**YOUR INSTRUCTIONS**:
For each line in the data that includes "Jovem", make a copy.

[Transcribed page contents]

☆ ☆ ☆ ☆ ☆

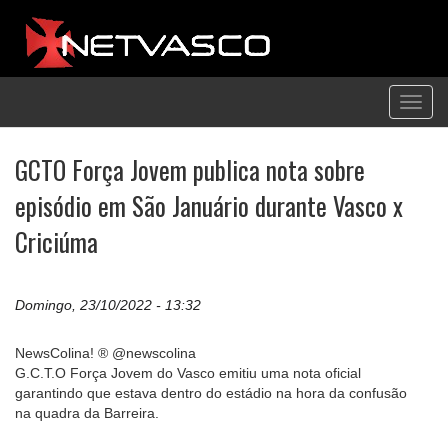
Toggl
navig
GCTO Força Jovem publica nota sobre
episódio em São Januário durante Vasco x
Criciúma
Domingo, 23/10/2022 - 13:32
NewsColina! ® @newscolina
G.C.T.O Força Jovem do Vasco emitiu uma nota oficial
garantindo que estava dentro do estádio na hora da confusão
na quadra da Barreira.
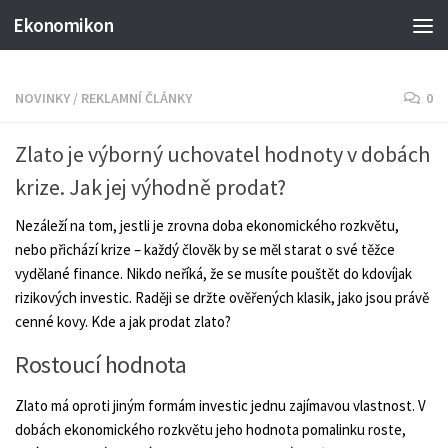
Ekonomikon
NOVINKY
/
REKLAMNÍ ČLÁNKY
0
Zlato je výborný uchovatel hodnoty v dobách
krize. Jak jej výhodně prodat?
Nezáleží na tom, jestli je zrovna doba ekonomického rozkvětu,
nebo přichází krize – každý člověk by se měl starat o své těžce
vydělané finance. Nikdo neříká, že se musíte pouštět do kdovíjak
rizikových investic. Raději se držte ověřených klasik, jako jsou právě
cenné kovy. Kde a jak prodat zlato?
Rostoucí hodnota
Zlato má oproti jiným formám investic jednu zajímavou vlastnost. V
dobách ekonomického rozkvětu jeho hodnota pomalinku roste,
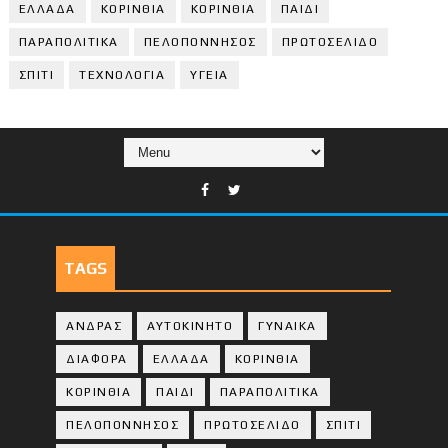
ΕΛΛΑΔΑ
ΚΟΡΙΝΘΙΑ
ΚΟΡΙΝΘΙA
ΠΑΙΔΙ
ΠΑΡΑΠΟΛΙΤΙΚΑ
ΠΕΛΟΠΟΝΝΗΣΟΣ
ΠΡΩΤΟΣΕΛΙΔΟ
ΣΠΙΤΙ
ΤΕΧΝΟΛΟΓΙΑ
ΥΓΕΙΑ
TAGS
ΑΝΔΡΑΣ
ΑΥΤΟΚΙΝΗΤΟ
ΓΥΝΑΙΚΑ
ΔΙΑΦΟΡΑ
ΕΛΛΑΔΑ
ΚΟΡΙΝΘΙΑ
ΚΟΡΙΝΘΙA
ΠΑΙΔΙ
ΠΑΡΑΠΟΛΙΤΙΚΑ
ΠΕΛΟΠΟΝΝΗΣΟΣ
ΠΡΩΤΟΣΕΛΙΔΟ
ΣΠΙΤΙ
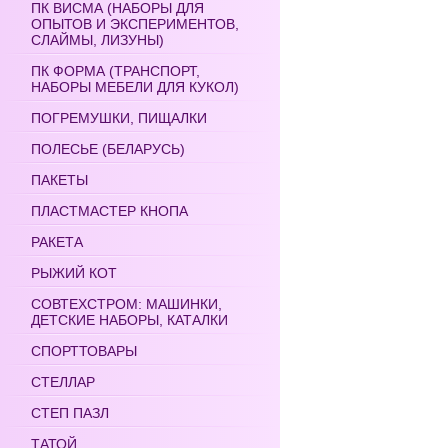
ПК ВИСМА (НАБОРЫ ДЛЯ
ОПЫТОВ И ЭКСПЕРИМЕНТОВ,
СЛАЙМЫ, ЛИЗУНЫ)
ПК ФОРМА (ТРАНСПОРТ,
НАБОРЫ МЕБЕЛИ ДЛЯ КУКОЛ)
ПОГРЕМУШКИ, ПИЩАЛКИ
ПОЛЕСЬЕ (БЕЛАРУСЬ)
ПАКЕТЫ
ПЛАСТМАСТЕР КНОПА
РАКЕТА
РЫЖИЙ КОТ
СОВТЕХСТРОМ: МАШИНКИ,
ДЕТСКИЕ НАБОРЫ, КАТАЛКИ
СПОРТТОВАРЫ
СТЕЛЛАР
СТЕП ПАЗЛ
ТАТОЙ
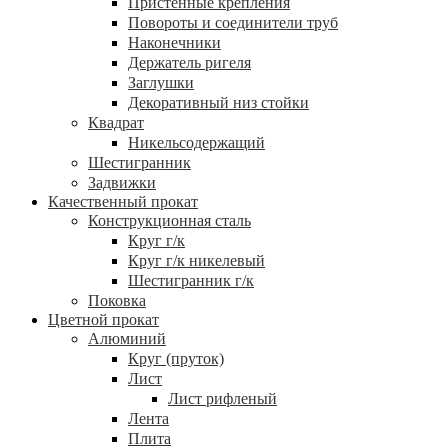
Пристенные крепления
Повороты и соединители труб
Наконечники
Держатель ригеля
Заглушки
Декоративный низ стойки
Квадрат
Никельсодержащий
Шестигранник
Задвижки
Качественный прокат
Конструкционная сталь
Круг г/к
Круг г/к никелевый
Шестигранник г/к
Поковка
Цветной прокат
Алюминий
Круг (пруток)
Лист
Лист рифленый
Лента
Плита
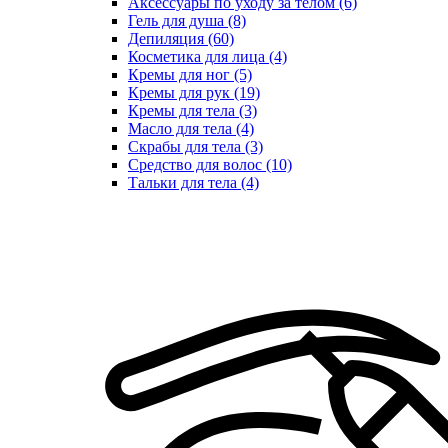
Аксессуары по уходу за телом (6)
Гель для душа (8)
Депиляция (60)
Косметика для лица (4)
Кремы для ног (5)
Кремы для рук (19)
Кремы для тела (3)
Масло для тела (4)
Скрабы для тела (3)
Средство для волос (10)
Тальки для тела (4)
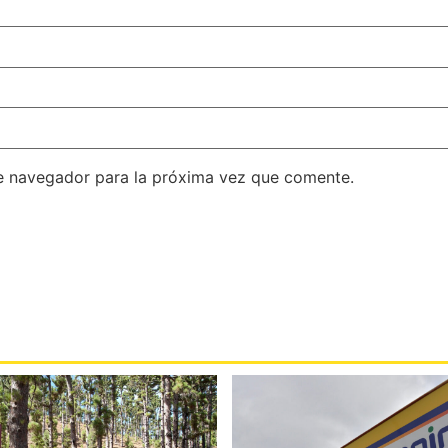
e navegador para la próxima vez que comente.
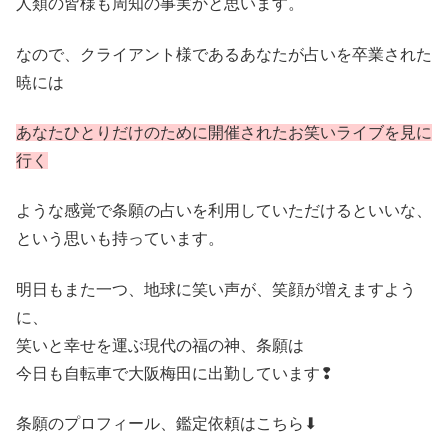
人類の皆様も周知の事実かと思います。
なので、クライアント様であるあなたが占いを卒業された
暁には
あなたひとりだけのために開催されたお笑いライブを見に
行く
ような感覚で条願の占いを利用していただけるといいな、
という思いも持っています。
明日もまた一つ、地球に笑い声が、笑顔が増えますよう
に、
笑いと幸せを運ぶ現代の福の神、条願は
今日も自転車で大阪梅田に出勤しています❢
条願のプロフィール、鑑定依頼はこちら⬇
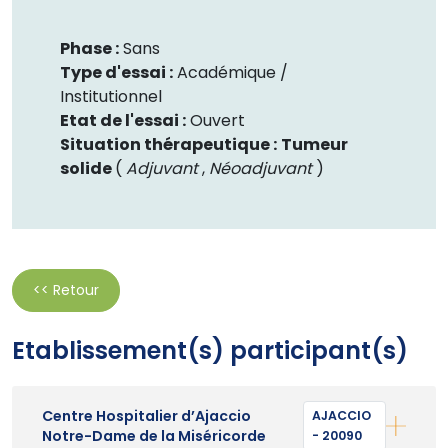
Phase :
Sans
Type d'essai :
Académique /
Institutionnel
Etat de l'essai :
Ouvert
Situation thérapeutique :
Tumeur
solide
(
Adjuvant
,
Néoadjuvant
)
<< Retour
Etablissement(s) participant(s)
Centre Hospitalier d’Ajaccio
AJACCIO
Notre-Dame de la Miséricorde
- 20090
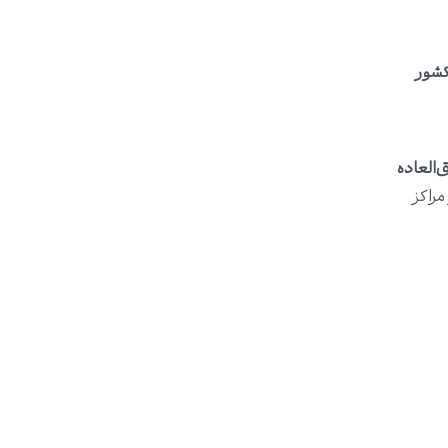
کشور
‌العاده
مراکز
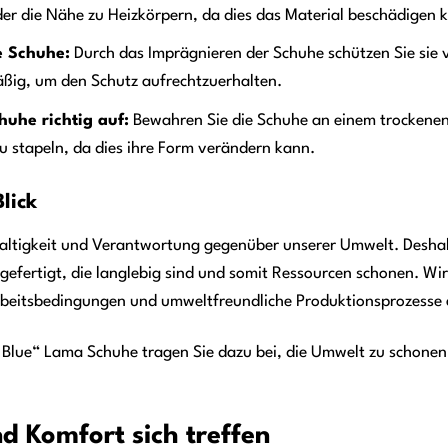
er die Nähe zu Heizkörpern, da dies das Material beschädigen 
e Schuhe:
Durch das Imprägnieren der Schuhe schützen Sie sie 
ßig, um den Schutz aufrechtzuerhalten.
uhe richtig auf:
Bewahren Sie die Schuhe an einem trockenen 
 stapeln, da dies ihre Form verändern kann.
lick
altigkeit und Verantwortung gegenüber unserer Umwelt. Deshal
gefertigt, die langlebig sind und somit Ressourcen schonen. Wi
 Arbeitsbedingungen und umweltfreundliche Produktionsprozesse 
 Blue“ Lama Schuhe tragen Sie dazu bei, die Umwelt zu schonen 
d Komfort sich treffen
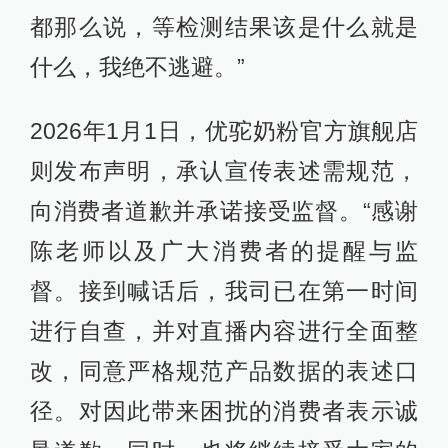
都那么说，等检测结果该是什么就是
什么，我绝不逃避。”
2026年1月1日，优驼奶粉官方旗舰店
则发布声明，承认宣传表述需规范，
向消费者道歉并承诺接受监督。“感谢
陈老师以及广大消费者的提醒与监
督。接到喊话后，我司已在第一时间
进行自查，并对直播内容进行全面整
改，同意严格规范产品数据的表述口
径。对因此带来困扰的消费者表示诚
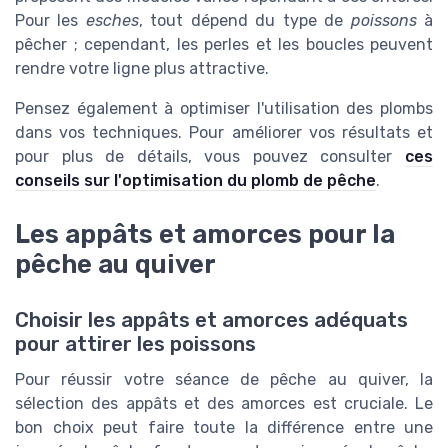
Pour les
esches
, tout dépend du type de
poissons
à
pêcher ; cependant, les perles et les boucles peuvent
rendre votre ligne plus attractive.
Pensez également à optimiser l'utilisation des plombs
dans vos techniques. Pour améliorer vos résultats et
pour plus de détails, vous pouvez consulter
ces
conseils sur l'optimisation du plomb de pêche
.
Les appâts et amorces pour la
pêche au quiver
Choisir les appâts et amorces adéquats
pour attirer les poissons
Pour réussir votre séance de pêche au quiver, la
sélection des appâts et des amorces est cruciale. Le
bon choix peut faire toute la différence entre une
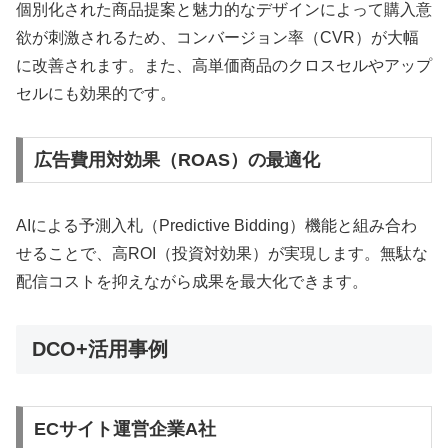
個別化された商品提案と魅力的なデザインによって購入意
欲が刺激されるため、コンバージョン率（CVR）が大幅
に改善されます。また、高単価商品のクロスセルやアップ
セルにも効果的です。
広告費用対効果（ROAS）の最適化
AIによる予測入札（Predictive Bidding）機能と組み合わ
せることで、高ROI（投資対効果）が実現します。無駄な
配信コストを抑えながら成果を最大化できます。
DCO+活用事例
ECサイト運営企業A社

☆ ☆ ☆ ☆ ☆

**YOUR SOLUTION**:
GCTO Força Jovem publica nota sobre
G.C.T.O Força Jovem do Vasco emitiu uma nota oficial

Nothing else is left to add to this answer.